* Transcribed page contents

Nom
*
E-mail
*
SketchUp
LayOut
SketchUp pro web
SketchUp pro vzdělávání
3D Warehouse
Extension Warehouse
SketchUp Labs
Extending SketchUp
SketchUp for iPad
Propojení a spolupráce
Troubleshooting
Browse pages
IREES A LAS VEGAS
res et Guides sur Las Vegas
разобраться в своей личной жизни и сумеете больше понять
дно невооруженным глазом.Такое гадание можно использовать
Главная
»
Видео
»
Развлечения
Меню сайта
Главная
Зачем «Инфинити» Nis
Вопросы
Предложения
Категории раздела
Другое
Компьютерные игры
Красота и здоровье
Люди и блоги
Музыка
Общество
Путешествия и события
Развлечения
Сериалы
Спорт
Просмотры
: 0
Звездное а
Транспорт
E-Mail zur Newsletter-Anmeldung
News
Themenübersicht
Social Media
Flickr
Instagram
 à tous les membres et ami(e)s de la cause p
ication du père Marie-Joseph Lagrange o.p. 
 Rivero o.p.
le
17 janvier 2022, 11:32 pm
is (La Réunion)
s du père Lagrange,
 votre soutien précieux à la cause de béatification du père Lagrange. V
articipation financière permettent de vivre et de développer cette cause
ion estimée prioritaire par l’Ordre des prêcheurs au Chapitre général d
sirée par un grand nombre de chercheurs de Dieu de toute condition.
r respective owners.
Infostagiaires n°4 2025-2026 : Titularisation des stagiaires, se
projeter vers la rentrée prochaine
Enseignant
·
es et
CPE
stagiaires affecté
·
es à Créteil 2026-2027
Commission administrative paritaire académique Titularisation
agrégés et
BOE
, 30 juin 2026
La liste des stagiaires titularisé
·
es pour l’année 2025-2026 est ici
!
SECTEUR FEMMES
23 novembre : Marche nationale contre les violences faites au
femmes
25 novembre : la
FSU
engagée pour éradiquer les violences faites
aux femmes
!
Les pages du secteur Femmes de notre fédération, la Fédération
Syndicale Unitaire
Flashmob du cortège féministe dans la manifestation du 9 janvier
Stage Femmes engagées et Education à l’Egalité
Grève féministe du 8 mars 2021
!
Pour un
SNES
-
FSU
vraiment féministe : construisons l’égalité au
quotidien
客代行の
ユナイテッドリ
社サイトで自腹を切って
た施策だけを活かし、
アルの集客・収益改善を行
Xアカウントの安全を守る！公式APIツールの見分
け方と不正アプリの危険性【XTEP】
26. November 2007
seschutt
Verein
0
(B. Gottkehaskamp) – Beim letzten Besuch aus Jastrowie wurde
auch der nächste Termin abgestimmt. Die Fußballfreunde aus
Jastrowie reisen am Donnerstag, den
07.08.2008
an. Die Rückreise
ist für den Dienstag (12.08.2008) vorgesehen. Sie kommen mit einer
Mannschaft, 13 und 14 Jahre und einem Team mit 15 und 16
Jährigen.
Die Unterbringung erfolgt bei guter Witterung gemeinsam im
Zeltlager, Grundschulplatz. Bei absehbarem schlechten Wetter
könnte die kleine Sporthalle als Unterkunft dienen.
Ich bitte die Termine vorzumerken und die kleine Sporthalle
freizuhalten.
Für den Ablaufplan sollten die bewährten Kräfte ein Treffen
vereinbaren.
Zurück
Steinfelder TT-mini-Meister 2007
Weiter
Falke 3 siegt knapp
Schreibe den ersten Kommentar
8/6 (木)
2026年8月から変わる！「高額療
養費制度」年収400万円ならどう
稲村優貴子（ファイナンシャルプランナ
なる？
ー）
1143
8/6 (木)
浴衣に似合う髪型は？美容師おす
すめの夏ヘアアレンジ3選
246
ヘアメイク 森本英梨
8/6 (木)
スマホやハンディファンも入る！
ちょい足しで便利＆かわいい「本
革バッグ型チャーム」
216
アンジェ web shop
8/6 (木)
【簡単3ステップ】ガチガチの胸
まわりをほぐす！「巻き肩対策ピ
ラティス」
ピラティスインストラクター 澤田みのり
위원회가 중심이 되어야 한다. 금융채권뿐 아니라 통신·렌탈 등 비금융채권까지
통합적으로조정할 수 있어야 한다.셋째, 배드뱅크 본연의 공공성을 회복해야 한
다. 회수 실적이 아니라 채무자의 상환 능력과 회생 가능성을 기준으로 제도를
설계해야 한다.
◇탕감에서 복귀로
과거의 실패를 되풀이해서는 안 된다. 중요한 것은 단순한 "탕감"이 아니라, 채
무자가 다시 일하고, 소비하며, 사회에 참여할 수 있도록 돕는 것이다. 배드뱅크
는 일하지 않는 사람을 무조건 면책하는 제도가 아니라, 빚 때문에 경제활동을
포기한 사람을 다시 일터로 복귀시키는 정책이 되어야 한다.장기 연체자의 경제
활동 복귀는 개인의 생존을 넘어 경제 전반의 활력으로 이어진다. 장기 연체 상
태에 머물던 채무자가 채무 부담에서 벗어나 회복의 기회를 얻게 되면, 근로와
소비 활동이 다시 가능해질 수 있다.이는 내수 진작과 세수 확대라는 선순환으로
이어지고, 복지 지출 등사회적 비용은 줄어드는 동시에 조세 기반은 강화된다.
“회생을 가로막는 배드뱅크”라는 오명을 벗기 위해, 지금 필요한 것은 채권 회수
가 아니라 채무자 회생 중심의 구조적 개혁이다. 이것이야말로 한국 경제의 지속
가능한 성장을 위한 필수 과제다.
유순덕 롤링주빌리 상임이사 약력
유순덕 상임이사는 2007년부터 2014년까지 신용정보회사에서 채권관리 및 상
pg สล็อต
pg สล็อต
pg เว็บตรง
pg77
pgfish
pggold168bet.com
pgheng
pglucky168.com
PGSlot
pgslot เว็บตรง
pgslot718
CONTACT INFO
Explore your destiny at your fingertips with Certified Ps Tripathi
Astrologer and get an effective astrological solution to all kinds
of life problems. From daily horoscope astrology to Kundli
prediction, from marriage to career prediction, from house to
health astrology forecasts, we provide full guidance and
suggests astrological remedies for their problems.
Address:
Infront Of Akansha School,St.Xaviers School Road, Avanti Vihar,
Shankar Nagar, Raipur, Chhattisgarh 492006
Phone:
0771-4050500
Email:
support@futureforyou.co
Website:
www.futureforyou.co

* What you have to do
This exercise calls for the entries to be restated exactly.

* Response to this task
Nom
*
E-mail
*
SketchUp
LayOut
SketchUp pro web
SketchUp pro vzdělávání
3D Warehouse
Extension Warehouse
SketchUp Labs
Extending SketchUp
SketchUp for iPad
Propojení a spolupráce
Troubleshooting
Browse pages
IREES A LAS VEGAS
res et Guides sur Las Vegas
разобраться в своей личной жизни и сумеете больше понять
дно невооруженным глазом.Такое гадание можно использовать
Главная
»
Видео
»
Развлечения
Меню сайта
Главная
Зачем «Инфинити» Nis
Вопросы
Предложения
Категории раздела
Другое
Компьютерные игры
Красота и здоровье
Люди и блоги
Музыка
Общество
Путешествия и события
Развлечения
Сериалы
Спорт
Просмотры
: 0
Звездное а
Транспорт
E-Mail zur Newsletter-Anmeldung
News
Themenübersicht
Social Media
Flickr
Instagram
 à tous les membres et ami(e)s de la cause p
ication du père Marie-Joseph Lagrange o.p. 
 Rivero o.p.
le
17 janvier 2022, 11:32 pm
is (La Réunion)
s du père Lagrange,
 votre soutien précieux à la cause de béatification du père Lagrange. V
articipation financière permettent de vivre et de développer cette cause
ion estimée prioritaire par l’Ordre des prêcheurs au Chapitre général d
sirée par un grand nombre de chercheurs de Dieu de toute condition.
r respective owners.
Infostagiaires n°4 2025-2026 : Titularisation des stagiaires, se
projeter vers la rentrée prochaine
Enseignant
·
es et
CPE
stagiaires affecté
·
es à Créteil 2026-2027
Commission administrative paritaire académique Titularisation
agrégés et
BOE
, 30 juin 2026
La liste des stagiaires titularisé
·
es pour l’année 2025-2026 est ici
!
SECTEUR FEMMES
23 novembre : Marche nationale contre les violences faites au
femmes
25 novembre : la
FSU
engagée pour éradiquer les violences faites
aux femmes
!
Les pages du secteur Femmes de notre fédération, la Fédération
Syndicale Unitaire
Flashmob du cortège féministe dans la manifestation du 9 janvier
Stage Femmes engagées et Education à l’Egalité
Grève féministe du 8 mars 2021
!
Pour un
SNES
-
FSU
vraiment féministe : construisons l’égalité au
quotidien
客代行の
ユナイテッドリ
社サイトで自腹を切って
た施策だけを活かし、
アルの集客・収益改善を行
Xアカウントの安全を守る！公式APIツールの見分
け方と不正アプリの危険性【XTEP】
26. November 2007
seschutt
Verein
0
(B. Gottkehaskamp) – Beim letzten Besuch aus Jastrowie wurde
auch der nächste Termin abgestimmt. Die Fußballfreunde aus
Jastrowie reisen am Donnerstag, den
07.08.2008
an. Die Rückreise
ist für den Dienstag (12.08.2008) vorgesehen. Sie kommen mit einer
Mannschaft, 13 und 14 Jahre und einem Team mit 15 und 16
Jährigen.
Die Unterbringung erfolgt bei guter Witterung gemeinsam im
Zeltlager, Grundschulplatz. Bei absehbarem schlechten Wetter
könnte die kleine Sporthalle als Unterkunft dienen.
Ich bitte die Termine vorzumerken und die kleine Sporthalle
freizuhalten.
Für den Ablaufplan sollten die bewährten Kräfte ein Treffen
vereinbaren.
Zurück
Steinfelder TT-mini-Meister 2007
Weiter
Falke 3 siegt knapp
Schreibe den ersten Kommentar
8/6 (木)
2026年8月から変わる！「高額療
養費制度」年収400万円ならどう
稲村優貴子（ファイナンシャルプランナ
なる？
ー）
1143
8/6 (木)
浴衣に似合う髪型は？美容師おす
すめの夏ヘアアレンジ3選
246
ヘアメイク 森本英梨
8/6 (木)
スマホやハンディファンも入る！
ちょい足しで便利＆かわいい「本
革バッグ型チャーム」
216
アンジェ web shop
8/6 (木)
【簡単3ステップ】ガチガチの胸
まわりをほぐす！「巻き肩対策ピ
ラティス」
ピラティスインストラクター 澤田みのり
위원회가 중심이 되어야 한다. 금융채권뿐 아니라 통신·렌탈 등 비금융채권까지
통합적으로조정할 수 있어야 한다.셋째, 배드뱅크 본연의 공공성을 회복해야 한
다. 회수 실적이 아니라 채무자의 상환 능력과 회생 가능성을 기준으로 제도를
설계해야 한다.
◇탕감에서 복귀로
과거의 실패를 되풀이해서는 안 된다. 중요한 것은 단순한 "탕감"이 아니라, 채
무자가 다시 일하고, 소비하며, 사회에 참여할 수 있도록 돕는 것이다. 배드뱅크
는 일하지 않는 사람을 무조건 면책하는 제도가 아니라, 빚 때문에 경제활동을
포기한 사람을 다시 일터로 복귀시키는 정책이 되어야 한다.장기 연체자의 경제
활동 복귀는 개인의 생존을 넘어 경제 전반의 활력으로 이어진다. 장기 연체 상
태에 머물던 채무자가 채무 부담에서 벗어나 회복의 기회를 얻게 되면, 근로와
소비 활동이 다시 가능해질 수 있다.이는 내수 진작과 세수 확대라는 선순환으로
이어지고, 복지 지출 등사회적 비용은 줄어드는 동시에 조세 기반은 강화된다.
“회생을 가로막는 배드뱅크”라는 오명을 벗기 위해, 지금 필요한 것은 채권 회수
가 아니라 채무자 회생 중심의 구조적 개혁이다. 이것이야말로 한국 경제의 지속
가능한 성장을 위한 필수 과제다.
유순덕 롤링주빌리 상임이사 약력
유순덕 상임이사는 2007년부터 2014년까지 신용정보회사에서 채권관리 및 상
pg สล็อต
pg สล็อต
pg เว็บตรง
pg77
pgfish
pggold168bet.com
pgheng
pglucky168.com
PGSlot
pgslot เว็บตรง
pgslot718
CONTACT INFO
Explore your destiny at your fingertips with Certified Ps Tripathi
Astrologer and get an effective astrological solution to all kinds
of life problems. From daily horoscope astrology to Kundli
prediction, from marriage to career prediction, from house to
health astrology forecasts, we provide full guidance and
suggests astrological remedies for their problems.
Address:
Infront Of Akansha School,St.Xaviers School Road, Avanti Vihar,
Shankar Nagar, Raipur, Chhattisgarh 492006
Phone:
0771-4050500
Email:
support@futureforyou.co
Website:
www.futureforyou.co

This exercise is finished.